Index

4: Scots voting no to independence would be an astonishing act of self-harm

Mr Monbiot’s argument on this subject is convincing.

England is dysfunctional, corrupt and vastly unequal. Who on earth would want to be tied to such a country?

Edited extract from Guardian article

Barbara Panvel [email protected]

See the original at: http://www.monbiot.com/2014/09/02/someone-elses-story/

To vote no is to choose to live under a political system that sustains one of the rich world’s highest levels of inequality and deprivation. This is a system in which all major parties are complicit, which offers no obvious exit from a model that privileges neoliberal economics over other aspirations. It treats the natural world, civic life, equality, public health and effective public services as dispensable luxuries, and the freedom of the rich to exploit the poor as non-negotiable.

· Its lack of a codified constitution permits numberless abuses of power.

· It has failed to reform the House of Lords, royal prerogative, campaign finance and first-past-the-post voting (another triumph for the no brigade).

· It is dominated by a media owned by tax exiles, who, instructing their editors from their distant chateaux, play the patriotism card at every opportunity.

· The concerns of swing voters in marginal constituencies outweigh those of the majority;

· the concerns of corporations with no lasting stake in the country outweigh everything.

Broken, corrupt, dysfunctional, retentive: you want to be part of this?
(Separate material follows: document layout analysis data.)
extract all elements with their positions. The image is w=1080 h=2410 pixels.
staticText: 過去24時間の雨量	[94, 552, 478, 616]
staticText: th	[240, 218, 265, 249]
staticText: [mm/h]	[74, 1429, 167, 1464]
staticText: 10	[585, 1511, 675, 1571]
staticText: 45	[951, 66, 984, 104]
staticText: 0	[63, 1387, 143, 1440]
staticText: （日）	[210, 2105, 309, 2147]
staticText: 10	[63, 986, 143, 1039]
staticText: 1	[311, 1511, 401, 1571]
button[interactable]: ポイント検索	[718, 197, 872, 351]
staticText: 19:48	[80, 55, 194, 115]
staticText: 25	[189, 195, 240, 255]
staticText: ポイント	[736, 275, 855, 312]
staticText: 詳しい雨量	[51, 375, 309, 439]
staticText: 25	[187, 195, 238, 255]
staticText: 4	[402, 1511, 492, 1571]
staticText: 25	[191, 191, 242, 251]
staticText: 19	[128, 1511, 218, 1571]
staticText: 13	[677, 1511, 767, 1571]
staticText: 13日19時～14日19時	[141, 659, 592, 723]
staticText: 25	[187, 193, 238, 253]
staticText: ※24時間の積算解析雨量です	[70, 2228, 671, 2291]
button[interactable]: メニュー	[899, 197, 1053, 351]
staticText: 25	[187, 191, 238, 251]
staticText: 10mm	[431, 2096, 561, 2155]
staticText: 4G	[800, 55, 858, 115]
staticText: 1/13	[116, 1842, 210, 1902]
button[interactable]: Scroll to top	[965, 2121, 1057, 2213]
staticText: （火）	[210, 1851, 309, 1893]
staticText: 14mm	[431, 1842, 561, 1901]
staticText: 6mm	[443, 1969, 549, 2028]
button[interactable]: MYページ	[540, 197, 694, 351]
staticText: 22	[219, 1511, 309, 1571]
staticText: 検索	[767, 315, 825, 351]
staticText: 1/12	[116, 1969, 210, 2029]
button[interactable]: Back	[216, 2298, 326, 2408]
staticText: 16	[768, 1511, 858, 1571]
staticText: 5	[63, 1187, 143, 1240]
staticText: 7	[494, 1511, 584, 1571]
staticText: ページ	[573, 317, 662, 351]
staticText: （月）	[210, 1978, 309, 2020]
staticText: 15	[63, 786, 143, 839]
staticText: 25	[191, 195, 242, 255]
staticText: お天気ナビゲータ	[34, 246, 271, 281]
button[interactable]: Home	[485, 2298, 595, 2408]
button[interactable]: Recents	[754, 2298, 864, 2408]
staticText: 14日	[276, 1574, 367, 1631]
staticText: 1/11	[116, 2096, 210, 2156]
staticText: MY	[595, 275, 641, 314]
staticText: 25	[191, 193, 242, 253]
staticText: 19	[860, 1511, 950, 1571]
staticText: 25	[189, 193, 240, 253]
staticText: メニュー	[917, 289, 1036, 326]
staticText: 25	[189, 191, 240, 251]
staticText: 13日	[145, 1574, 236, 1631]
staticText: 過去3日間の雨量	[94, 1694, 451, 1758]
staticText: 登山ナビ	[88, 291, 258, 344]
Independence, as more Scots are beginning to see, offers people an opportunity to rewrite the political rules. To create a written constitution, the very process of which is engaging and transformative. To build an economy of benefit to everyone. To promote cohesion, social justice, the defence of the living planet and an end to wars of choice.

The currency debate

The Scots are told they will have no control over their own currency if they leave the UK. But they have none today. The monetary policy committee is based in London and bows to the banks. The pound’s strength, which damages the manufacturing Scotland seeks to promote, reflects the interests of the City.

To deny yourself independence, to remain subject to the whims of a distant and uncaring elite, to succumb to the bleak, deferential negativity of the no campaign; to accept other people’s myths in place of your own story: that would be an astonishing act of self-repudiation and self-harm. Consider yourselves independent and work backwards from there, then ask why you would sacrifice that freedom.